### Task instructions
With pictures left out, set down exactly the lines from the line containing "Gids (302, 46)" through the last line of the data.

### Supplied records
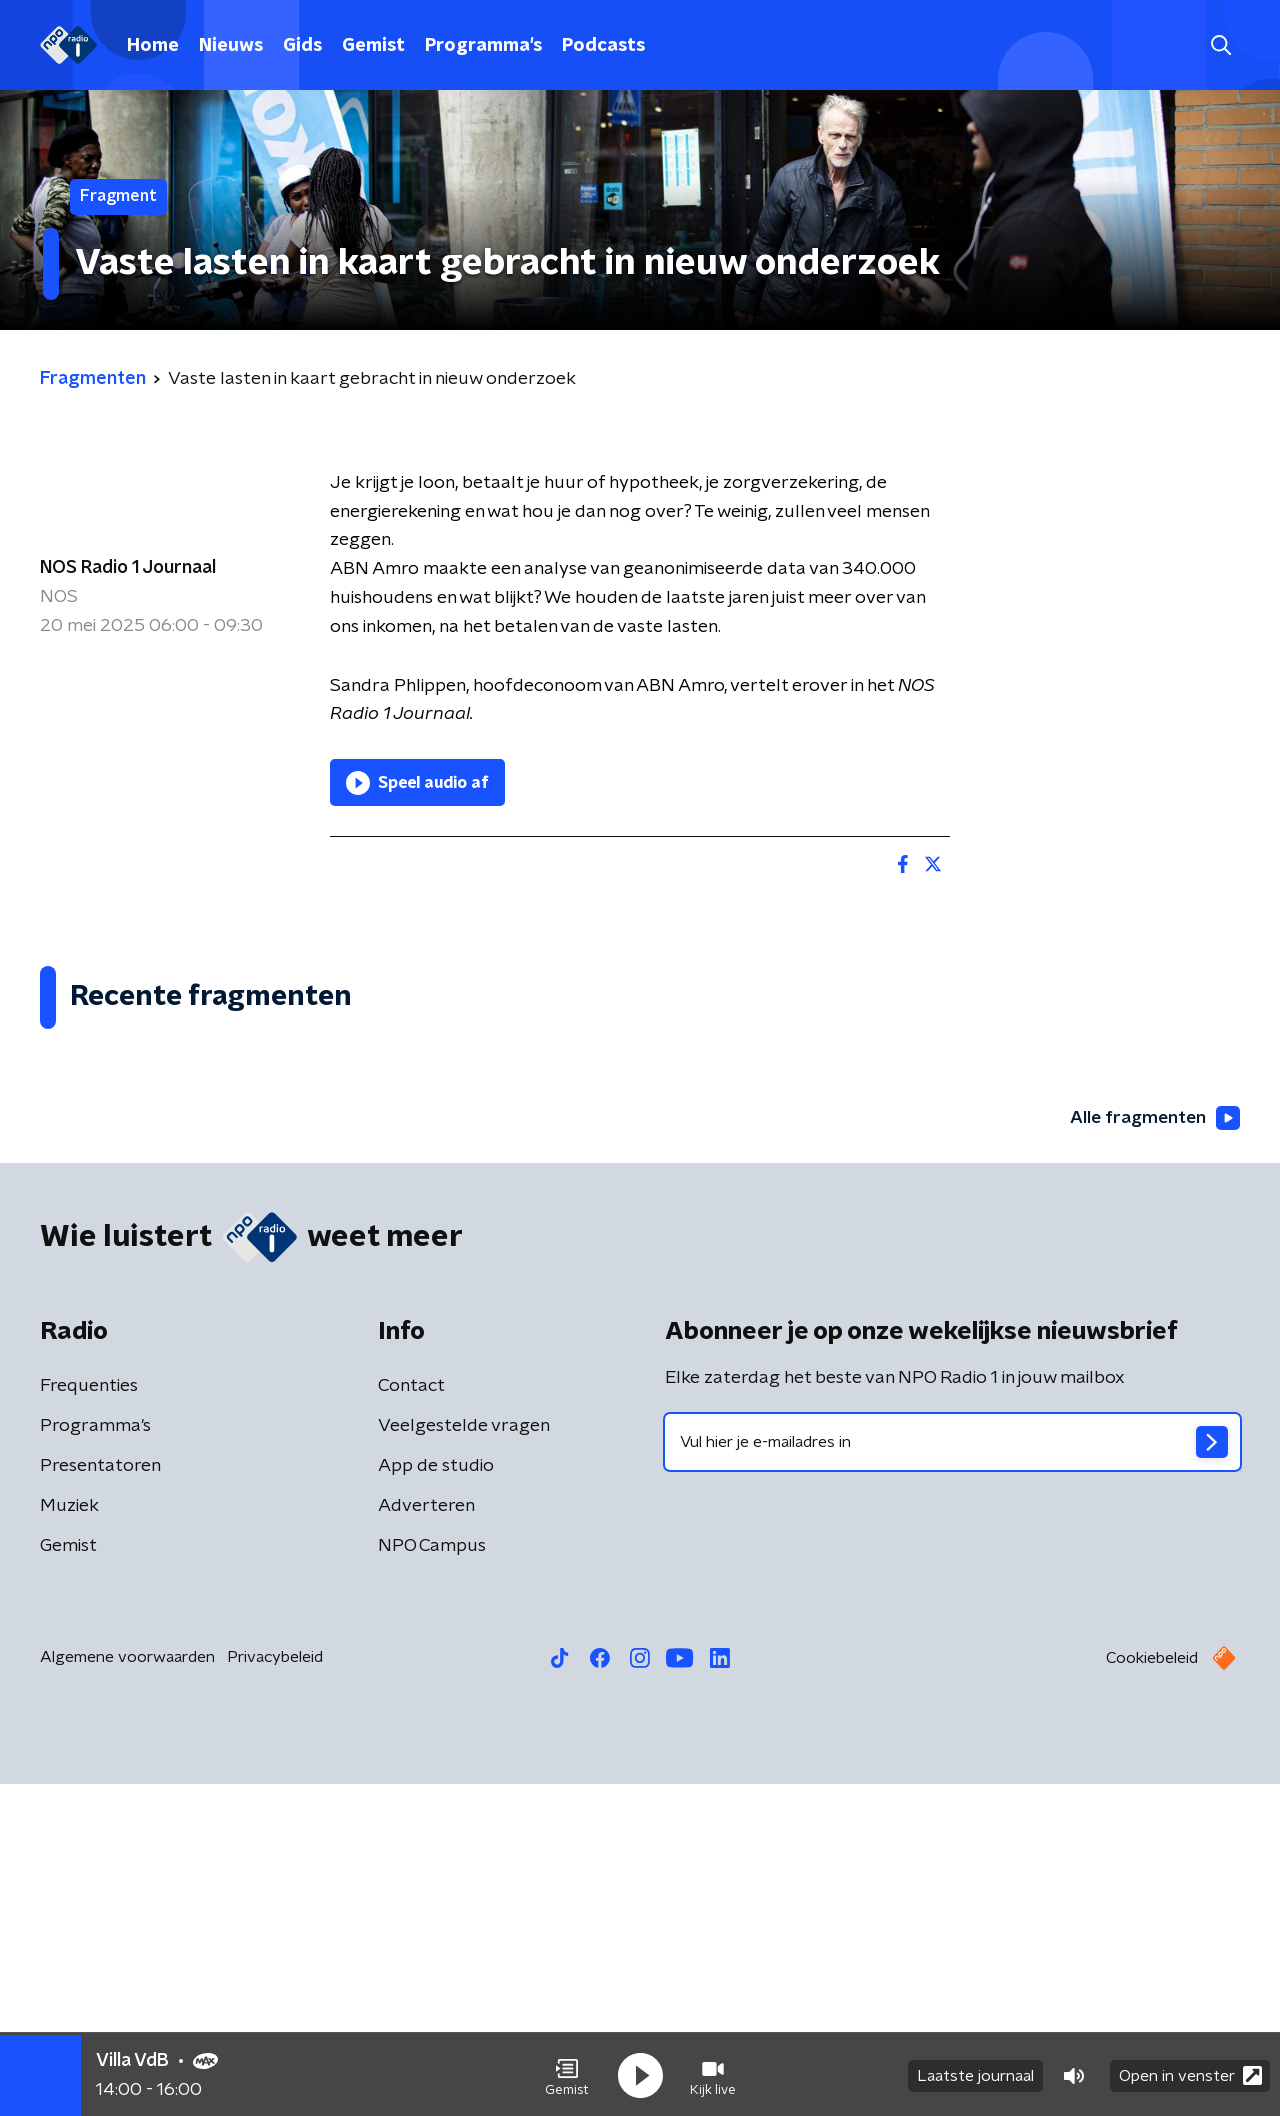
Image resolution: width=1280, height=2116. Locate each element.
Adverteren (426, 1838)
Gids (302, 46)
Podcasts (603, 46)
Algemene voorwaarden (127, 1989)
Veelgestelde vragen (464, 1758)
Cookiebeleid (1152, 1990)
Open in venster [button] (1190, 2073)
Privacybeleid (275, 1989)
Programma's (483, 46)
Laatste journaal (975, 2074)
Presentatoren (100, 1798)
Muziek (69, 1838)
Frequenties (89, 1718)
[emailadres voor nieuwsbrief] (952, 1774)
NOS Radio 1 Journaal (128, 568)
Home (153, 46)
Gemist (373, 46)
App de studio (436, 1798)
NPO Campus (432, 1878)
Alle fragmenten (1153, 1450)
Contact (411, 1718)
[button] (567, 2074)
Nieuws (231, 46)
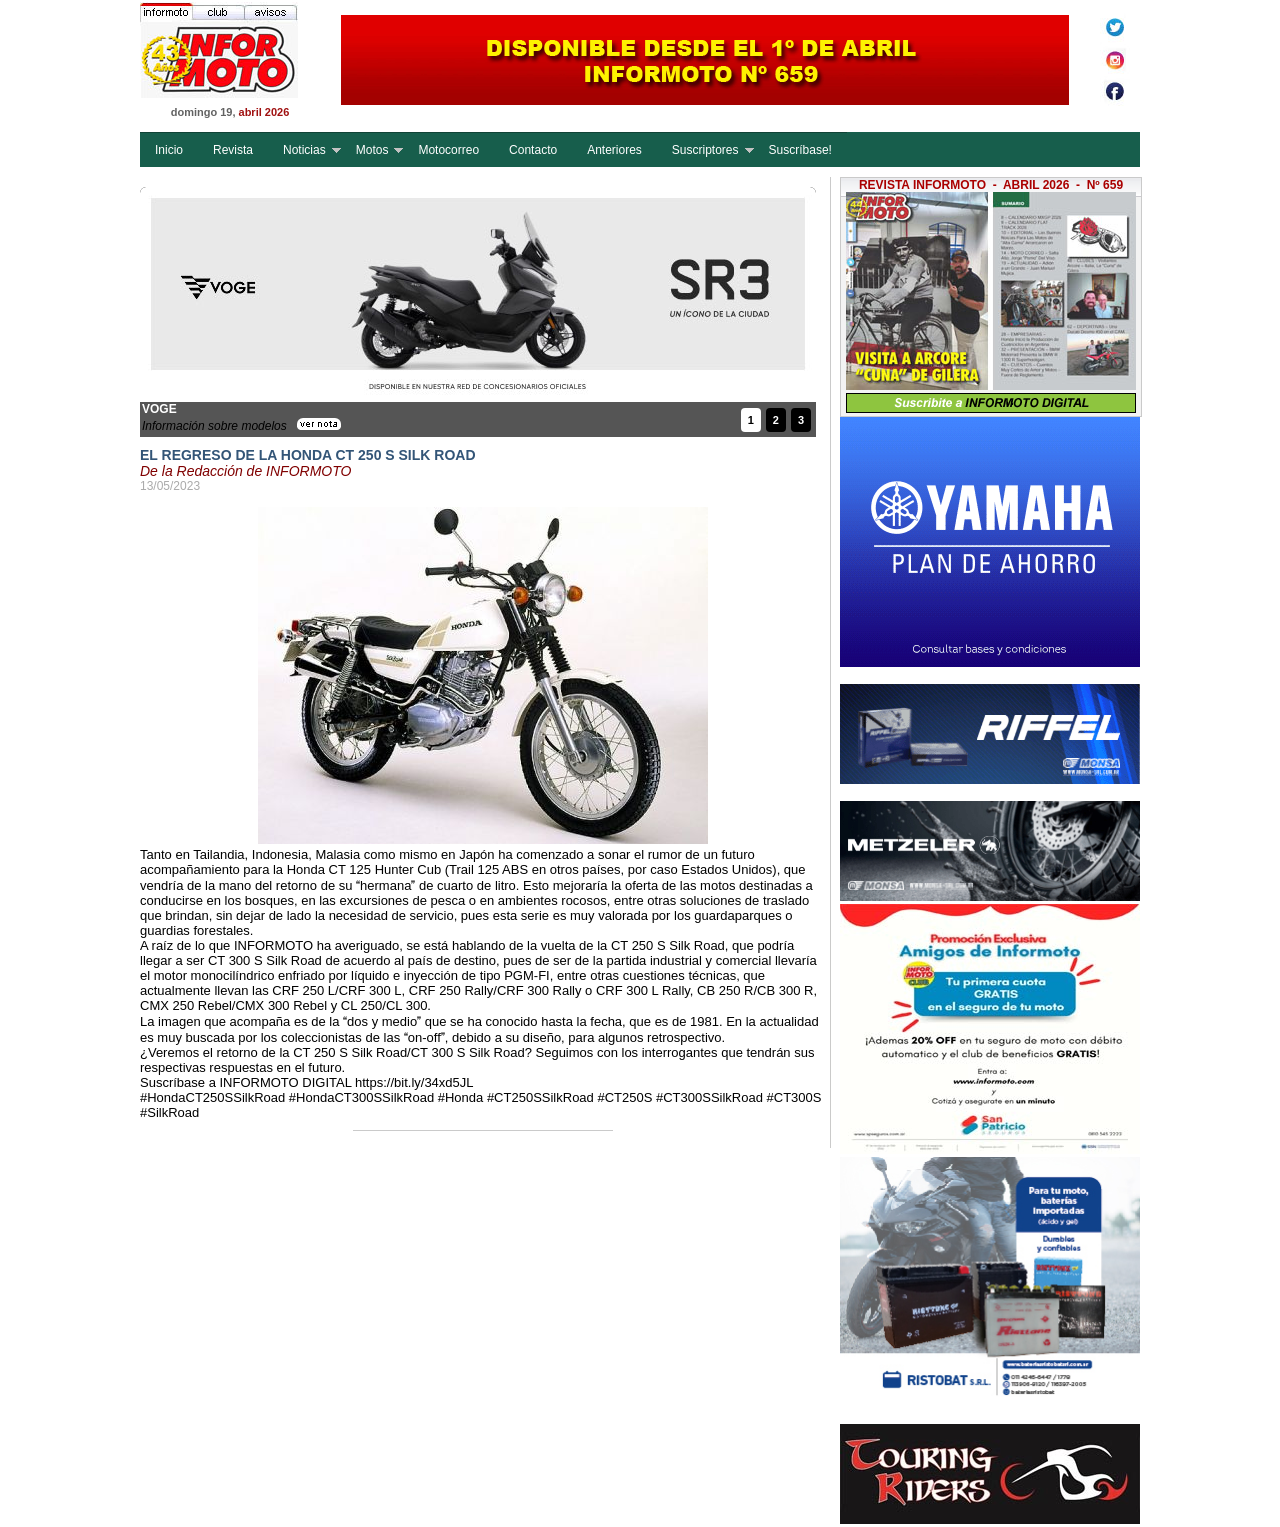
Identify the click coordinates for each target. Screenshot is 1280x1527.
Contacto (533, 150)
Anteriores (614, 150)
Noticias (304, 150)
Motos (372, 150)
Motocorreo (448, 150)
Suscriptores (705, 150)
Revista (233, 150)
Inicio (169, 150)
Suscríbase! (800, 150)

### Exercise solution
Gids (302, 46)
Podcasts (603, 46)
Algemene voorwaarden (127, 1989)
Veelgestelde vragen (464, 1758)
Cookiebeleid (1152, 1990)
Open in venster [button] (1190, 2073)
Privacybeleid (275, 1989)
Programma's (483, 46)
Laatste journaal (975, 2074)
Presentatoren (100, 1798)
Muziek (69, 1838)
Frequenties (89, 1718)
[emailadres voor nieuwsbrief] (952, 1774)
NOS Radio 1 Journaal (128, 568)
Home (153, 46)
Gemist (373, 46)
App de studio (436, 1798)
NPO Campus (432, 1878)
Alle fragmenten (1153, 1450)
Contact (411, 1718)
[button] (567, 2074)
Nieuws (231, 46)
Identify the click coordinates for each target. Screenshot is 1280x1527.
Contacto (533, 150)
Anteriores (614, 150)
Noticias (304, 150)
Motos (372, 150)
Motocorreo (448, 150)
Suscriptores (705, 150)
Revista (233, 150)
Inicio (169, 150)
Suscríbase! (800, 150)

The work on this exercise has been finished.